Was ist Selbstbewusstsein? Gefühl und Wille als Rätsel des Menschen

Jahrbuch für Goetheanismus 2017, 2017, P.205-280 | DOI: 10.18756/jfg.2017.205

Zusammenfassung:

Die Dreigliederung des Menschen und des Universums ist die wissenschaftlich fruchtbarste Idee der Anthroposophie, weil sie die Möglichkeit eröffnet, die Abhängigkeiten der Seelischen Wesenheit des Menschen sowohl von der Physischen als auch der Geistigen Welt zu erfassen.
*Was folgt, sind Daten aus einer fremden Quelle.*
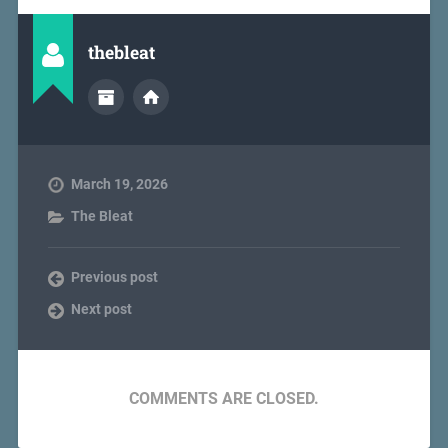
thebleat
March 19, 2026
The Bleat
Previous post
Next post
COMMENTS ARE CLOSED.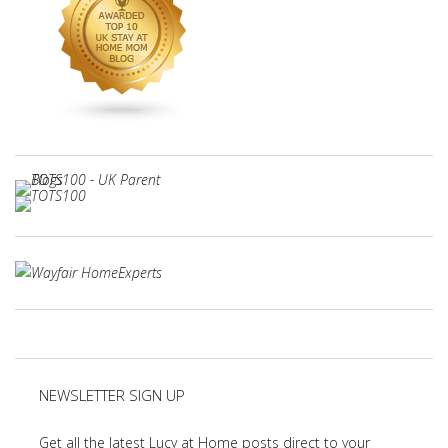
NEWSLETTER SIGN UP
Get all the latest Lucy at Home posts direct to your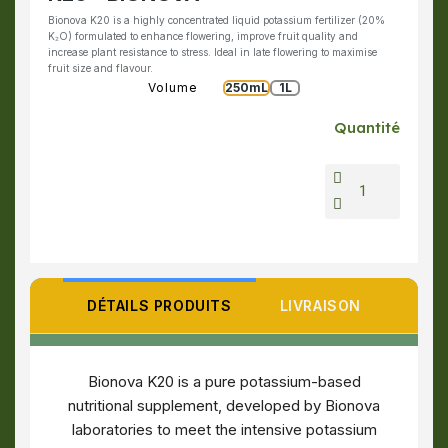
Bionova K20 is a highly concentrated liquid potassium fertilizer (20%
K₂O) formulated to enhance flowering, improve fruit quality and
increase plant resistance to stress. Ideal in late flowering to maximise
fruit size and flavour.
Volume
250mL
1L
Quantité
DÉTAILS PRODUITS
LIVRAISON
Bionova K20 is a pure potassium-based
nutritional supplement, developed by Bionova
laboratories to meet the intensive potassium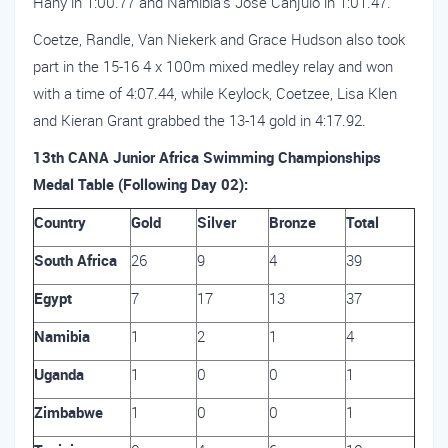
Hany in 1:00.77 and Namibia’s Jose Canjulo in 1:01.47.
Coetze, Randle, Van Niekerk and Grace Hudson also took
part in the 15-16 4 x 100m mixed medley relay and won
with a time of 4:07.44, while Keylock, Coetzee, Lisa Klen
and Kieran Grant grabbed the 13-14 gold in 4:17.92.
13th CANA Junior Africa Swimming Championships
Medal Table (Following Day 02):
Country
Gold
Silver
Bronze
Total
South Africa
26
9
4
39
Egypt
7
17
13
37
Namibia
1
2
1
4
Uganda
1
0
0
1
Zimbabwe
1
0
0
1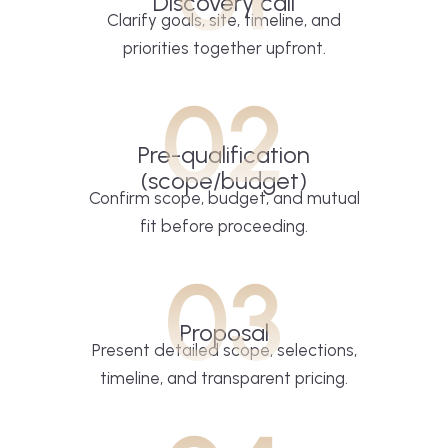
Discovery call
Clarify goals, site, timeline, and
priorities together upfront.
02
Pre-qualification
(scope/budget)
Confirm scope, budget, and mutual
fit before proceeding.
03
Proposal
Present detailed scope, selections,
timeline, and transparent pricing.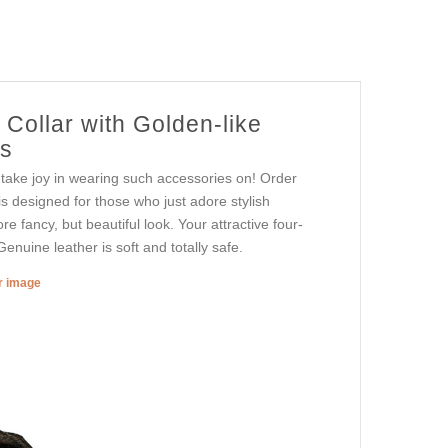
Collar with Golden-like
ts
r take joy in wearing such accessories on! Order
is designed for those who just adore stylish
re fancy, but beautiful look. Your attractive four-
enuine leather is soft and totally safe.
er image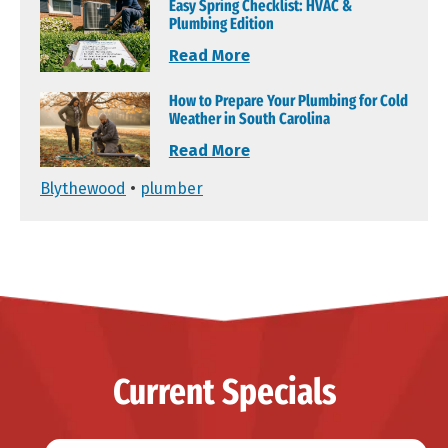
Easy Spring Checklist: HVAC &
Plumbing Edition
Read More
How to Prepare Your Plumbing for Cold
Weather in South Carolina
Read More
Blythewood
•
plumber
Current Specials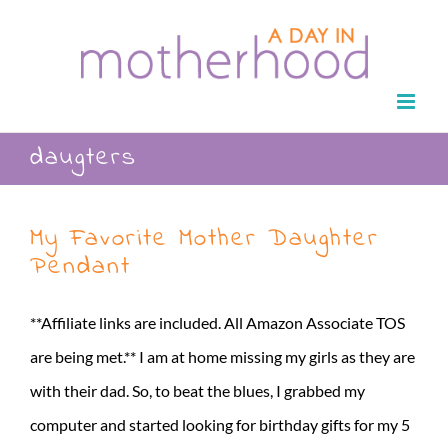
Skip
to
content
daugters
My Favorite Mother Daughter
Pendant
**Affiliate links are included. All Amazon Associate TOS
are being met.** I am at home missing my girls as they are
with their dad. So, to beat the blues, I grabbed my
computer and started looking for birthday gifts for my 5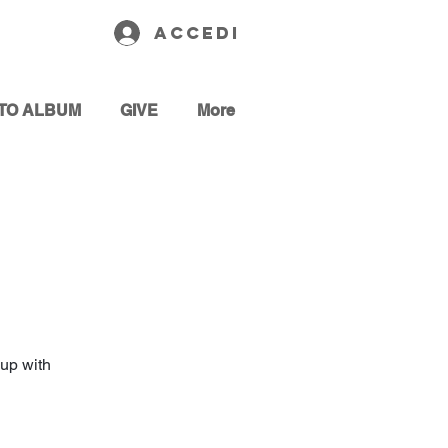
Accedi
TO ALBUM
GIVE
More
up with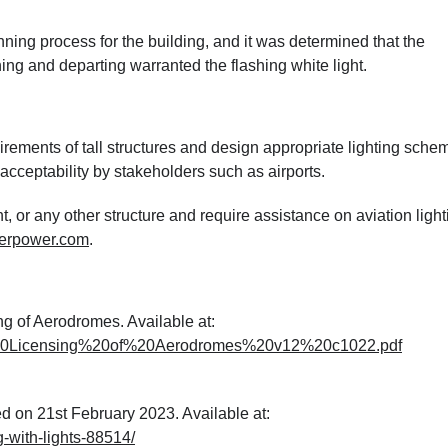
ing process for the building, and it was determined that the
hing and departing warranted the flashing white light.
rements of tall structures and design appropriate lighting sche
cceptability by stakeholders such as airports.
t, or any other structure and require assistance on aviation light
erpower.com
.
ng of Aerodromes. Available at:
8%20Licensing%20of%20Aerodromes%20v12%20c1022.pdf
d on 21st February 2023. Available at:
-with-lights-88514/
Ihre fruchtbare Handhabung bietet aber zugleich auch größere Schwierigkeiten als die meisten Ideen des zwanzigsten Jahrhunderts, weil der eine Pol dieser Abhängigkeiten eine Erkenntnis der unterbewussten Regionen des Menschcnwesens erfordert. Wir dürfen also nicht glauben, eine Unterscheidung der drei Seelentätigkeiten des Menschen in Denken, Fühlen und Wollen erfordere deren Trennung. Das Gegenteil ist sogar der Fall: Nur ausnahmsweise treten die drei Tätigkeiten der menschlichen Seele getrennt in die Erscheinung, sondern zumeist wirken sie gemeinsam, jedoch jeweils in sehr unterschiedlicher Zusammensetzung. Andererseits enthält die Dreigliederungsidee einen neuen Substanzbegriff, der ein Ausweg aus dern Substanz-Dualismus des cartesianischen Weltbildes und die Grundlage des anthroposophischen Willensbegriffes ist. Am Beispiel des menschlichen Selbstbewusstseins, das von Rudolf Steiner lapidar als ein Willensprozess gekennzeichnet wird, kann bis in die Einzelheiten hinein gezeigt werden, wie in jeweils sehr unterschiedlicher Zusammensetzung der Willensprozess mit dem Denken und Fühlen des Menschen zusammentritt. Dabei wird auch deutlich, dass die Diskussion darüber, ob der menschliche Wille »frei« ist, noch längst nicht beendet ist. Wir müssen also lernen, dieser Frage weiterhin mit einem umfassenden Welt- und Menschenverständnis gegenüberzutreten.